One-Minute Word Reading
This task was used to measure reading fluency. The children were asked to read as many Chinese two-character words as they could, from a list of 100 words, in 1 min. The number of correct words read was recorded for each student.
Word Order Skills
This task was used to measure the children’s knowledge of some basic Chinese sentence structure rules (e.g., subject–verb–object, subject–verb–verb, and special sentence types, such as using “ba”
, etc.). There was a total of 53 items and the children were asked to arrange three to seven sentence fragments, visually presented on a computer screen, into a syntactically correct sentence. The mean length of the sentences was 13 Chinese characters. One point was given for each correctly ordered sentence.
Discourse Skills
This task was intended to measure the children’s skills in drawing inferences between sentences that together form a coherent and meaningful discourse. In each of the nine items, the children were asked to arrange three to five sentences into a coherent and meaningful discourse, which was either a narration of events or an elaboration of procedures or facts. Two practice items were given to the participants before the formal testing. One point, two points, and three points were given for correctly ordered three-, four-, and five-sentence items, respectively. The maximum score for this task was 17 points.
Example :
1.
Then, pick up [the] glass [of water].
2.
Finally, cover [it] with a lid.
3.
First, pour water into [a] glass.
Answer: (3) (1) (2)
Results
Table 2 shows that all of the partial correlation coefficients among the various measures in the present study, after controlling for age and IQ, were statistically significant (all \(\hbox {rs} > .30\), all \(\hbox {ps} < .05\)). This result showed that the various cognitive-linguistic skills and reading comprehension were highly associated. Two sets of regression analyses were conducted separately to identify the significant predictors of reading comprehension on microstructure and macrostructure respectively.

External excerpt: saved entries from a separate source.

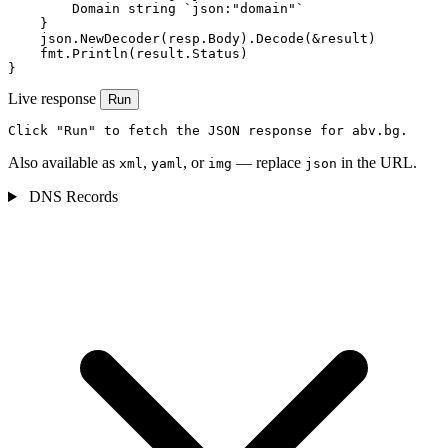
        Domain string `json:"domain"`

    }

    json.NewDecoder(resp.Body).Decode(&result)

    fmt.Println(result.Status)

}
Live response
Run
Click "Run" to fetch the JSON response for abv.bg.
Also available as
,
, or
— replace
in the URL.
xml
yaml
img
json
DNS Records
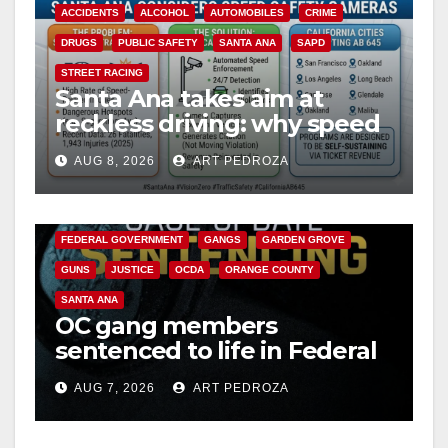
ACCIDENTS
ALCOHOL
AUTOMOBILES
CRIME
DRUGS
PUBLIC SAFETY
SANTA ANA
SAPD
STREET RACING
Santa Ana takes aim at
reckless driving: why speed
cameras are a win for public
AUG 8, 2026
ART PEDROZA
safety
ANAHEIM
CALIFORNIA
CALIFORNIA DEPARTMENT OF JUSTICE
CRIME
FEDERAL GOVERNMENT
GANGS
GARDEN GROVE
GUNS
JUSTICE
OCDA
ORANGE COUNTY
SANTA ANA
OC gang members
sentenced to life in Federal
prison over Mexican Mafia
AUG 7, 2026
ART PEDROZA
hit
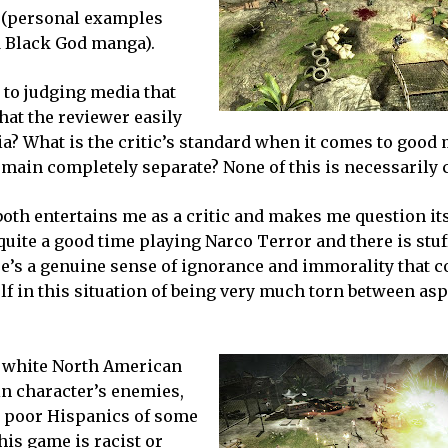
h (personal examples
d Black God manga).
 to judging media that
hat the reviewer easily
a? What is the critic’s standard when it comes to good
main completely separate? None of this is necessarily c
oth entertains me as a critic and makes me question its
quite a good time playing Narco Terror and there is stuff
ere’s a genuine sense of ignorance and immorality that 
elf in this situation of being very much torn between asp
g, white North American
n character’s enemies,
all poor Hispanics of some
this game is racist or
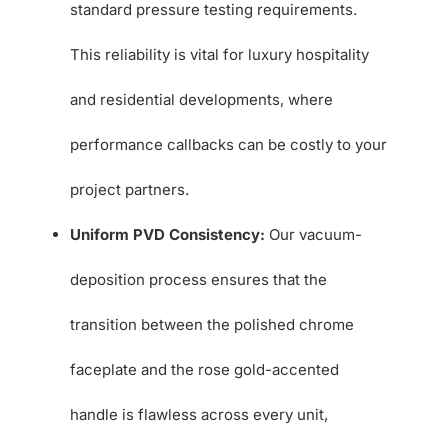
standard pressure testing requirements.
This reliability is vital for luxury hospitality
and residential developments, where
performance callbacks can be costly to your
project partners.
Uniform PVD Consistency:
Our vacuum-
deposition process ensures that the
transition between the polished chrome
faceplate and the rose gold-accented
handle is flawless across every unit,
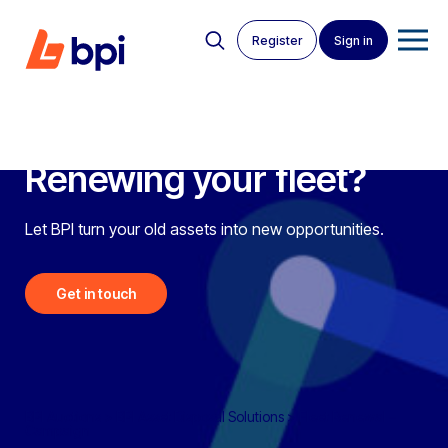
Register
Sign in
Renewing your fleet?
Let BPI turn your old assets into new opportunities.
Get in touch
BPI Auctions
>
BPI Asset Disposal Solutions
>
Fleet Renewal –
Campaign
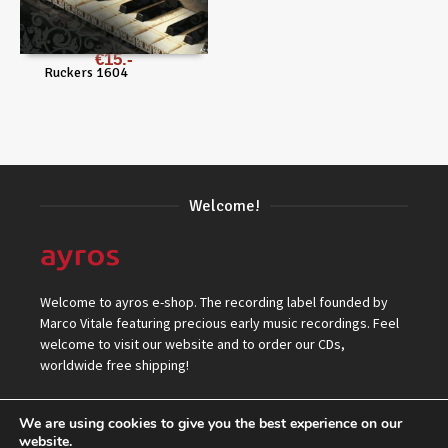
€
15
Ruckers 1604
Welcome!
Welcome to ayros e-shop. The recording label founded by
Marco Vitale featuring precious early music recordings. Feel
welcome to visit our website and to order our CDs,
worldwide free shipping!
We are using cookies to give you the best experience on our
website.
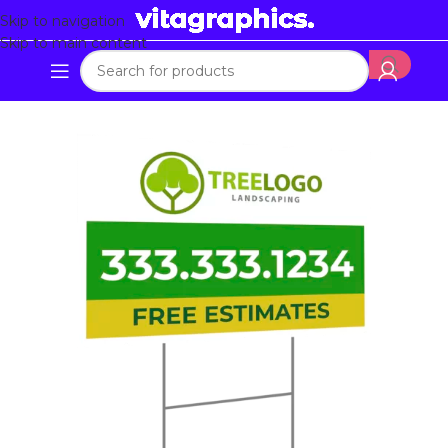
Skip to navigation
Skip to main content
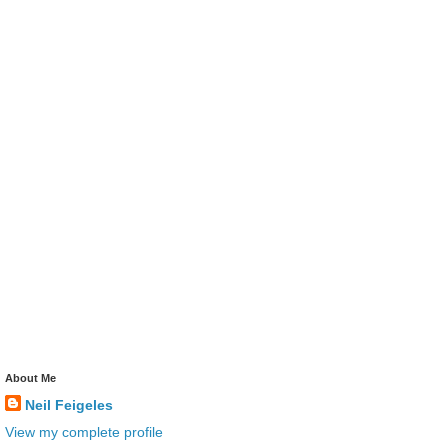
About Me
Neil Feigeles
View my complete profile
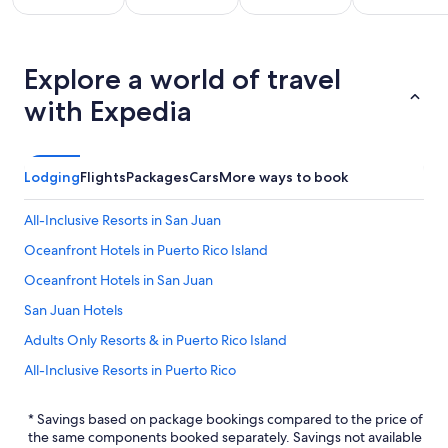
All
Kid
Beach
Golf
clusive
Friendly
Explore a world of travel
Vacations
Vacations
Va
ations
Vacations
with Expedia
Lodging
Flights
Packages
Cars
More ways to book
All-Inclusive Resorts in San Juan
Oceanfront Hotels in Puerto Rico Island
Oceanfront Hotels in San Juan
San Juan Hotels
Adults Only Resorts & in Puerto Rico Island
All-Inclusive Resorts in Puerto Rico
Hotels near Luis Munoz Marin Intl.
* Savings based on package bookings compared to the price of
the same components booked separately. Savings not available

In each set of analysis, age and IQ were entered into the equation first as control variables. The three word-level cognitive-linguistic skills were then entered in step two, followed by the two text-level skills in the final step.
Table 3 summarizes the results of these regression analyses. Age and IQ accounted for 14.8 % of variance of the microstructure understanding in Chinese reading comprehension. The cognitive-linguistic predictors explained an additional 51.3 % [F(6, 72) \(=\) 23.36, \(p<0.001\)]. Among the five predictors, one-min word reading (\(\upbeta >0.19\), all \(p<0.05\)) and word order skills \((\upbeta >0.19, p<0.05)\) had significant unique contributions to microstructure understanding in reading Chinese passages. Similarly, age and IQ accounted for 14.9 % of variance of the macrostructure understanding in Chinese reading comprehension. The cognitive-linguistic predictors explained an additional 49.3 % of the variance [F(7, 71) \(=\) 18.22, \(p<0.001\)]. Among these predictors, homophone awareness, word order skills, and discourse skills (all \(\upbeta s>0.21\), all \(ps<0.05\)) had significant unique contributions to macrostructure understanding in reading Chinese passages.
Discussion
Contributions of Reading Fluency and Syntactic Skills to Understanding of Microstructure
To reiterate, the aim of the present study was to investigate the roles of different cognitive-linguistic skills for understanding the microstructure and macrostructure of Chinese passages. The present findings from the regression analyses showed that word reading fluency and syntactic skills were significant predictors of microstructural understanding when age, IQ, and other cognitive-linguistic skills were controlled. To recap, microstructural understanding refers to a general understanding of the information that is explicitly expressed in a passage. The one-min word reading task measured how well a child recognized words accurately and quickly within a time limit. Word retrieval fluency suggests rapid access to word meaning and this ability undoubtedly facilitates a basic level of text understanding. Apart from word meaning, how words are arranged syntactically and meaningfully in sentences is also essential for basic level of text understanding. Syntactic skills, as measured by word order, appear to be a strong predictor of the literal level of text understanding in Chinese. This finding is consistent with past literature about the significant role of syntactic skills on Chinese reading comprehension (e.g., Chik et al. 2012a; Yeung et al. 2013). At the word level, awareness of grammatical rules and structures helps a reader to predict the meaning of some unfamiliar words in a text context. This would enhance the mastery of basic information in text reading.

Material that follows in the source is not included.